How do you visualize for success then? Try these six steps:

  1. Decide on the desire or goal you want to achieve or whatever successful outcome you would like to see happen in your life.
  2. Get yourself into a relaxed state of mind and body in order to more freely access your creative imagination.
  3. Breathe deeply and evenly for a few moments as your breathing helps control your mental state and level of concentration. Focus on your ‘in’ and ‘out’ breaths.
  4. Imagine or form a mental picture of the end result you desire and the complete attainment of your goal. For instance, if it is a new job that you’re after then see yourself in the position you want. Picture the office, the type of work it is, your colleagues or boss telling you how valuable you are!
  5. As you visualize, feel the emotions that you would have with the goal achieved. This is very important and you should feel positive, excited, happy and so on. If you are not in this state when you are visualizing your goals but feel more neutral or negative then just relax and try at a different time. You might want to re-examine the goal to see if it is really what you want. Sometimes when we picture something we want or think we want, our minds often ‘spontaneously’ generate negative images and thoughts; this indicates the presence of resistance to the idea or resistance to change.
  6. Continue in a relaxed state for about ten to fifteen minutes. Do not mentally strain during the process. If your mind wanders, just gently re-focus on your image and goal.

Shakti Gawain, in her book ‘Creative Visualization’ describes it as “using your imagination to create what you want in your life,” and that it is the “basic creative energy of the Universe” (Gawain, 1990, p.13).

Here are some more tips if you are just starting out with the technique:

  • When you practice there may be a single image or you may have several which you move between, backwards and forwards and that’s fine.
  • Make the image as detailed as possible with regards your actions. For instance if you want to be a writer, try and see the computer, the pen, the paper, your desk, the light coming in, finishing the last page of your book etc.
  • Feel the emotion. The pictures are ways to get us to an emotional ‘place’ and then that emotion of excitement, joy, pleasure, anticipation etc fills the picture with power which impresses the subconscious mind more deeply.
  • You can visualize a series of still pictures or a movie sequence, whatever works for you.
  • If you can’t see clear pictures that’s ok too; many people see more symbolic or ‘impressionistic’ images. In this way, visualisation is like art, it’s subjective and many people interpret what they see in their own way. The effect is the same as long as the emotion is there.
  • Practice several times a week or everyday if you can. Every skill improves with practice and visualization is no different.

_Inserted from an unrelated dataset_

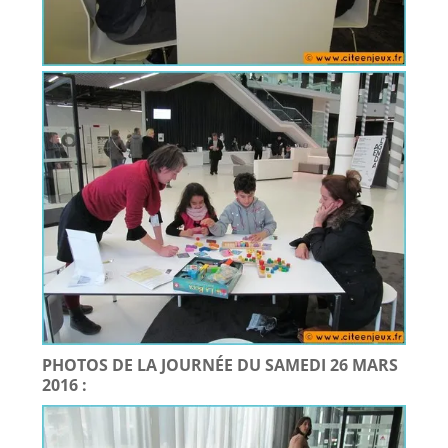
PHOTOS DE LA JOURNÉE DU SAMEDI 26 MARS
2016 :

You can visualize success, wealth, power, harmony, love, friendship; whatever you can imagine for yourself can be achieved. Take a look at this article, “creative-visualization-for-money“. Mastering visualization should be one of our priorities; the rewards are endless and it leads to a lifetime of personal power and satisfaction.

References:

Gawain, S. (1990) Creative Visualization, New World Library, San Rafael, California.

Bristol, C. (1969) The Magic of Believing, Simon & Schuster, New York.

Maltz, M. (1960) Psycho-Cybernetics, Prentice-Hall, New York.